Poi da Suez i prigionieri vengono imbarcati su di un mercantile olandese, il New Amsterdam: sul porto li attende una sonora grandinata, quella del contingente scozzese di scorta al convoglio, che li bastona col calcio dei fucili dai lati della passerella; il comandante è il solo a scandalizzarsi, anche perché è l’unico civile. Nel canale ci restano un mesetto, per via di tutte quelle mine, ma finalmente raggiungono Durban. Qui gli vengono tagliati i capelli, sono spogliati dei loro stracci ed inviati alle docce per lavarsi: dei campi tedeschi ancora non se ne sa niente altrimenti col cavolo che ci sarebbero entrati.
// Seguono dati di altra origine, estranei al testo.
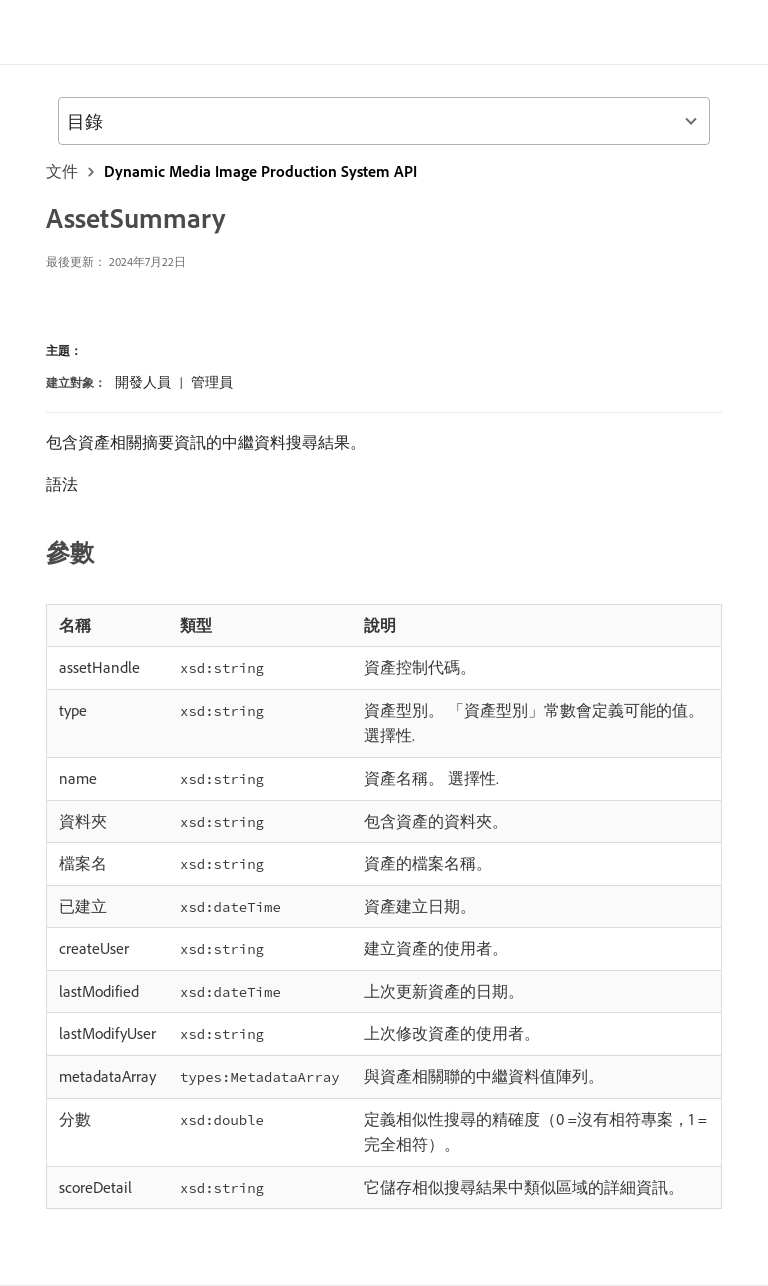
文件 (62, 171)
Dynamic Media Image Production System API (260, 171)
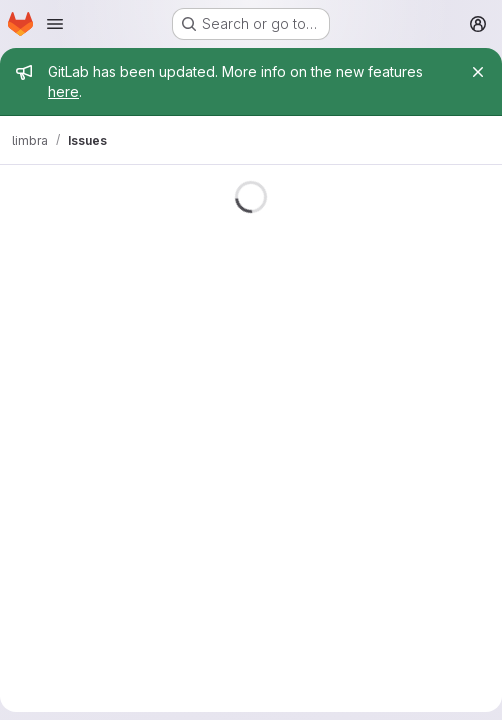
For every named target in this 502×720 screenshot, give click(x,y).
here (63, 91)
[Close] (478, 72)
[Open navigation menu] (55, 24)
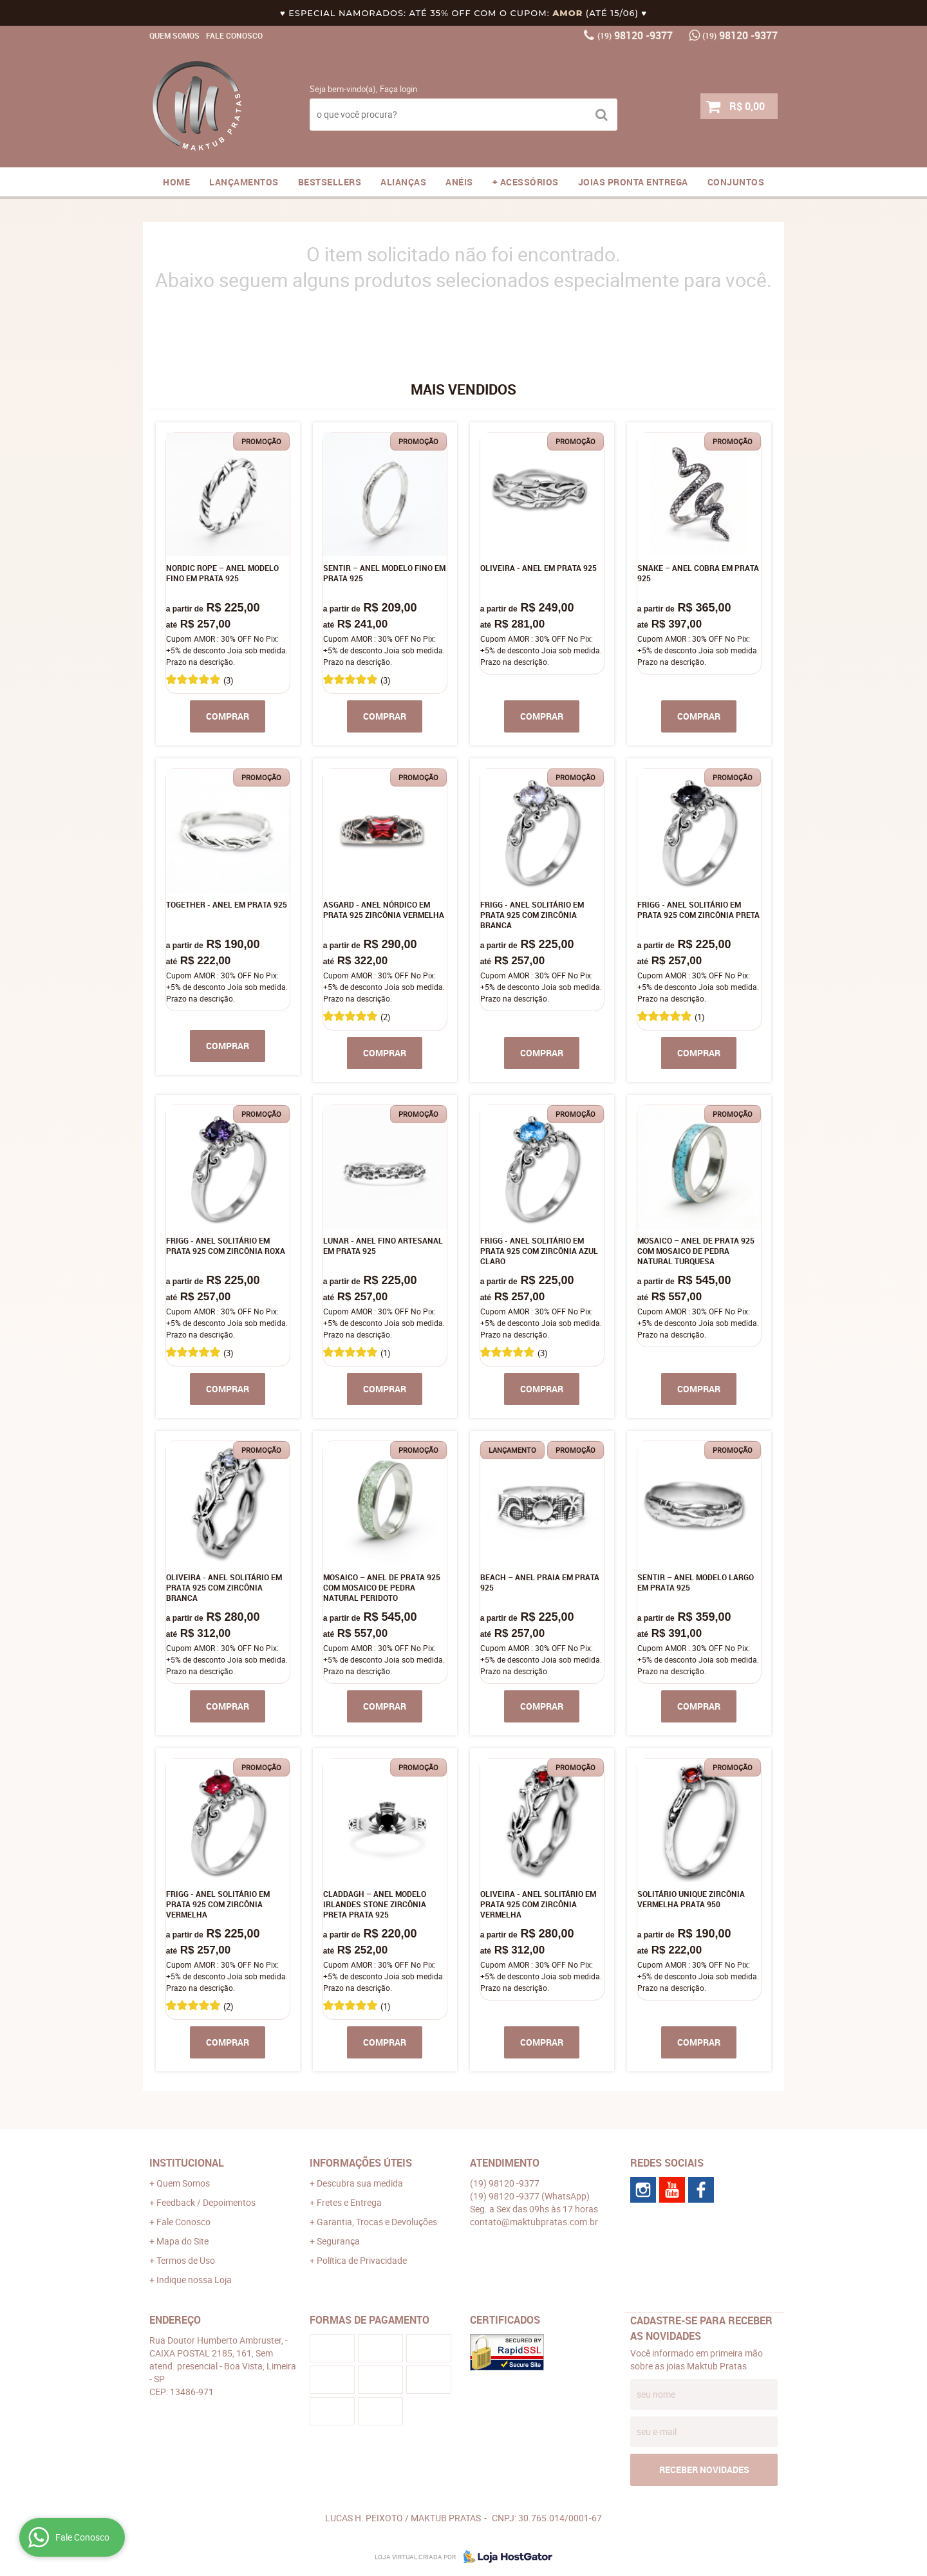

Ad attenderli all’uscita ci sono le divise degli inglesi, le stesse dei soldati, soltanto contrassegnate da una toppa cucita sopra. Questi uomini con sopra il marchio sono fatti salire sopra un treno merci – meglio –  caricati in un carro bestiame, chiusi dentro e spediti giù per un altro mesetto di viaggio, fino a Pretoria. Il vagone non si apre mai, il mangiare arriva qualche giorno si a qualcun’altro no, però il bidone che fa da latrina è sempre a disposizione in mezzo a loro. La loro destinazione si chiama Zonderwater, il campo nel quale saranno condotti prigionieri oltre centomila soldati italiani; una città con 24 miglia di strade. Qui si continua a rubare la sopravvivenza ad un altro giorno. Cercare di fregarsi qualcosa da mangiare dal mucchio delle bucce di patate è un lavoro rischioso, perché dalle garitte ai quattro angoli sparano senza tanti complimenti e allora bisogna giocare a nascondino col solito faro, che gira e gira e illumina come può la sua parte di notte.

Per tenere a distanza il più possibile quella maledetta vitaccia Danilo insiste come può per un posto nelle cucine, dove i favori comunque si pagano, ma almeno si possono fare degli scambi per un po’ di carne. Nel Sudafrica i bianchi che scavano diamanti abitano le loro villette di signori e capita spesso che cerchino gente per dei lavori: a Danilo, che sarebbe meccanico, qualcuno suggerisce di dirsi giardiniere, perché è un mestiere che ti rende utile a qualche cosa, con tutti questi giardini vittoriani che ci sono in giro – la stessa cosa viene detta ai prigionieri dei tedeschi, solo che nei loro campi non ci cresce molta erba. E Danilo s’inventa giardiniere, cincischiando con le erbacce, tagliuzzando un po’ qua e là, finché un altro italiano suo compagno, si mette nei guai con la figlia del padrone e vengono cacciati tutti e due.

L’8 settembre li sorprende a Pretoria, la guerra è finita; ma fino al febbraio dopo di tornarsene a casa ancora non se ne parla. Raggiungono Napoli nel ’46. Roma. Alla stazione di Pistoia ci sono rimasti solo i binari. Arrivati ai Casini la sensazione di estraneità si è oramai infilata nelle ossa – tutta la zona è stata pesantemente minata e non si capisce più chi o che cosa si dovrebbe riconoscere. Danilo si sposa a 31 anni, nel ’51, con Ersilia, rimette in piedi le sue biciclette, ancora con Nilo, suo fratello; poi passa ai motorini, per non vedersi scavalcato dal “progresso” come il su’ babbo, che faceva il vetturino e poi dovette vendersi i cavalli.

Nasce Perla, la loro unica figlia e nel 1960 Danilo apre l’autolavaggio, forse il primo di Quarrata, che fino agli anni novanta farà la fila per la strada. Perla sposa Riccardo e arriva Irene. Ersilia si scopre attrice con la Loggetta, per vent’anni di fila. E quest’anno è nato Alberto, Danilo è bis-nonno e una nostalgia dell’Africa, che ancora fiammeggia all’orizzonte, sembra raccontargli i suoi anni migliori.